> **Saved data entries**:
--
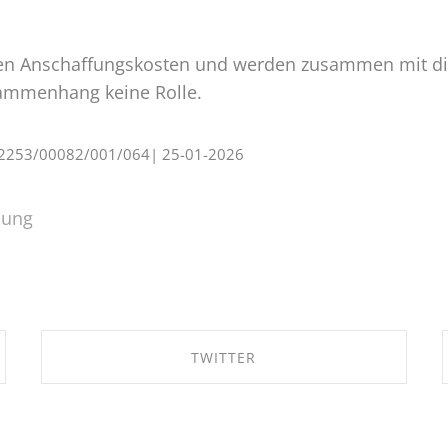
n Anschaffungskosten und werden zusammen mit di
usammenhang keine Rolle.
 S 2253/00082/001/064| 25-01-2026
lung
TWITTER
SHARE ON TWITTER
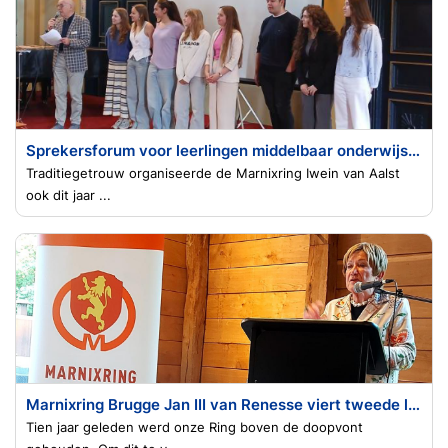
Sprekersforum voor leerlingen middelbaar onderwijs bij Marnixring Iwein van Aalst
Traditiegetrouw organiseerde de Marnixring Iwein van Aalst
ook dit jaar ...
Marnixring Brugge Jan III van Renesse viert tweede lustrum
Tien jaar geleden werd onze Ring boven de doopvont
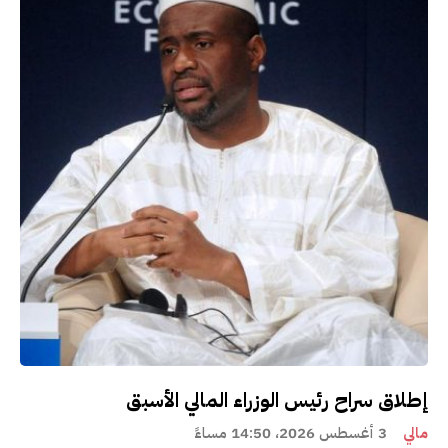
إطلاق سراح رئيس الوزراء المالي الأسبق
مالي
3 أغسطس 2026، 14:50 مساءً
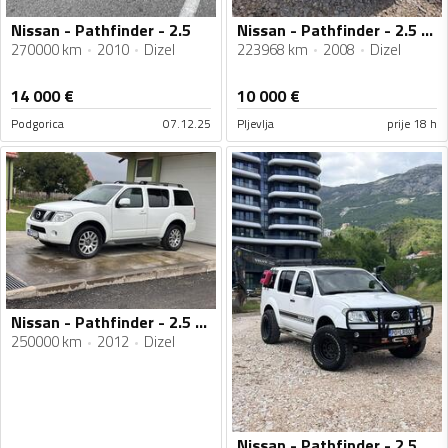
Nissan - Pathfinder - 2.5
Nissan - Pathfinder - 2.5 dci
270000 km
2010
Dizel
223968 km
2008
Dizel
14 000
€
10 000
€
Podgorica
07.12.25
Pljevlja
prije 18 h
Nissan - Pathfinder - 2.5 DCI
250000 km
2012
Dizel
Nissan - Pathfinder - 2.5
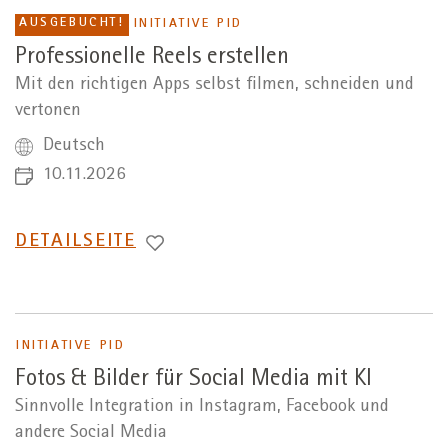
AUSGEBUCHT!
INITIATIVE PID
Professionelle Reels erstellen
Mit den richtigen Apps selbst filmen, schneiden und
vertonen
Deutsch
10.11.2026
WECHSEL
DETAILSEITE
ZUR
INITIATIVE PID
Fotos & Bilder für Social Media mit KI
Sinnvolle Integration in Instagram, Facebook und
andere Social Media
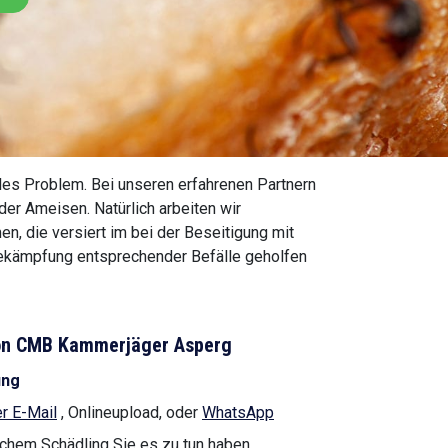
ales Problem. Bei unseren erfahrenen Partnern
der Ameisen. Natürlich arbeiten wir
, die versiert im bei der Beseitigung mit
Bekämpfung entsprechender Befälle geholfen
 von CMB Kammerjäger Asperg
ung
r E-Mail
, Onlineupload, oder
WhatsApp
lchem Schädling Sie es zu tun haben.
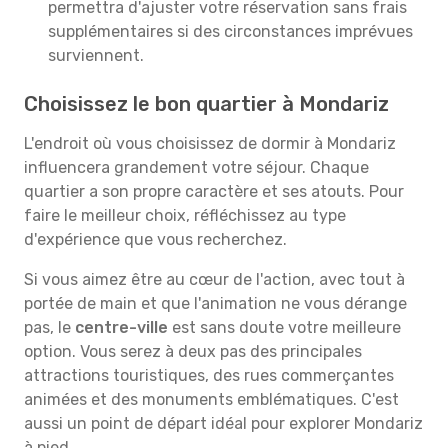
permettra d'ajuster votre réservation sans frais
supplémentaires si des circonstances imprévues
surviennent.
Choisissez le bon quartier à Mondariz
L'endroit où vous choisissez de dormir à Mondariz
influencera grandement votre séjour. Chaque
quartier a son propre caractère et ses atouts. Pour
faire le meilleur choix, réfléchissez au type
d'expérience que vous recherchez.
Si vous aimez être au cœur de l'action, avec tout à
portée de main et que l'animation ne vous dérange
pas, le
centre-ville
est sans doute votre meilleure
option. Vous serez à deux pas des principales
attractions touristiques, des rues commerçantes
animées et des monuments emblématiques. C'est
aussi un point de départ idéal pour explorer Mondariz
à pied.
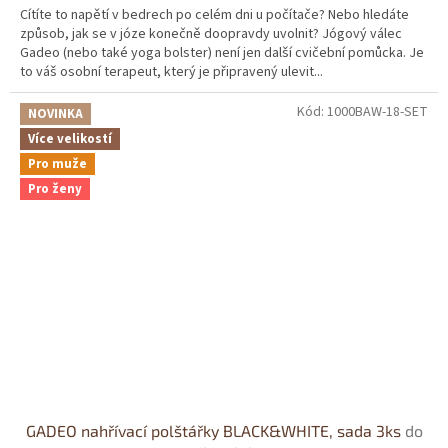
Cítíte to napětí v bedrech po celém dni u počítače? Nebo hledáte
způsob, jak se v józe konečně doopravdy uvolnit? Jógový válec
Gadeo (nebo také yoga bolster) není jen další cvičební pomůcka. Je
to váš osobní terapeut, který je připravený ulevit...
Kód:
1000BAW-18-SET
NOVINKA
Více velikostí
Pro muže
Pro ženy
GADEO nahřívací polštářky BLACK&WHITE, sada 3ks
do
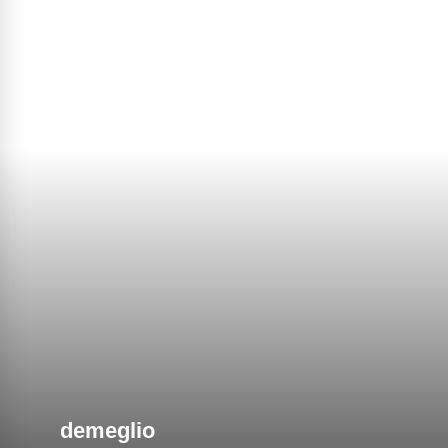
demeglio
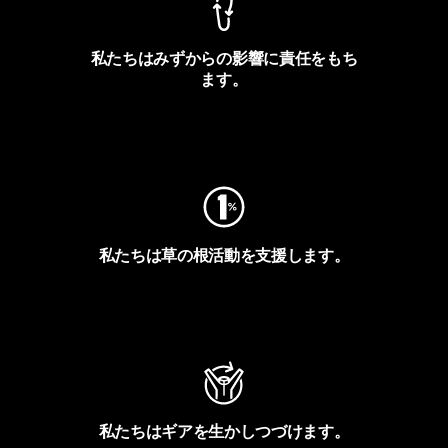
私たちはみずからの影響に責任をもち
ます。
フットプリントを見る
私たちは草の根活動を支援します。
アクティビズムを見る
私たちはギアを生かしつづけます。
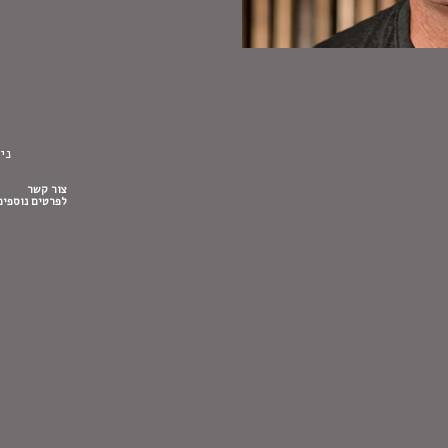
ני
צור קשר
לפרטים נוספים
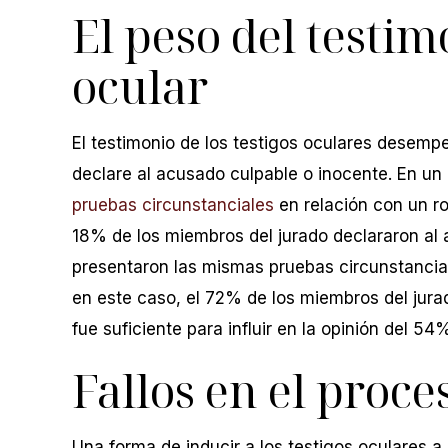
El peso del testim
o. Lo recomiendo a él y a su
asunto legal era urgente
oficina.
como tal! La verdad es qu
ocular
atención al cliente es 
M SUOZZI
personal muy atento y
El testimonio de los testigos oculares desemp
COURTNEY M
declare al acusado culpable o inocente. En un 
pruebas circunstanciales
en relación con un ro
18% de los miembros del jurado declararon al a
presentaron las mismas pruebas circunstancial
en este caso, el 72% de los miembros del jura
fue suficiente para influir en la opinión del 5
Fallos en el proce
Una forma de inducir a los testigos oculares a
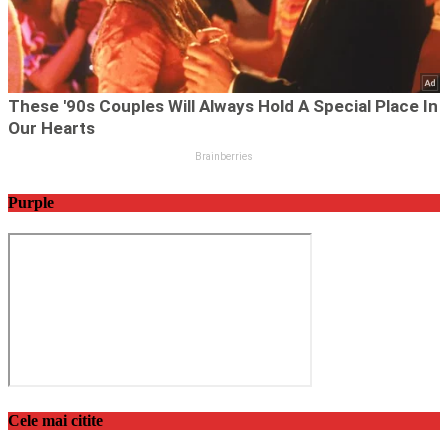
Purple
Cele mai citite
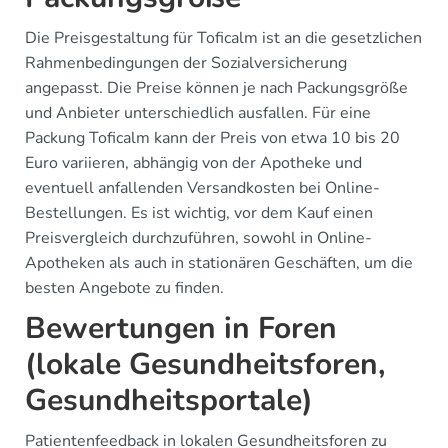
Die Preisgestaltung für Toficalm ist an die gesetzlichen
Rahmenbedingungen der Sozialversicherung
angepasst. Die Preise können je nach Packungsgröße
und Anbieter unterschiedlich ausfallen. Für eine
Packung Toficalm kann der Preis von etwa 10 bis 20
Euro variieren, abhängig von der Apotheke und
eventuell anfallenden Versandkosten bei Online-
Bestellungen. Es ist wichtig, vor dem Kauf einen
Preisvergleich durchzuführen, sowohl in Online-
Apotheken als auch in stationären Geschäften, um die
besten Angebote zu finden.
Bewertungen in Foren
(lokale Gesundheitsforen,
Gesundheitsportale)
Patientenfeedback in lokalen Gesundheitsforen zu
--
> **Exercise**: Above are lines of data; count those that hold "Pathfinder" and answer with the number only.

> **Exercise output**: 4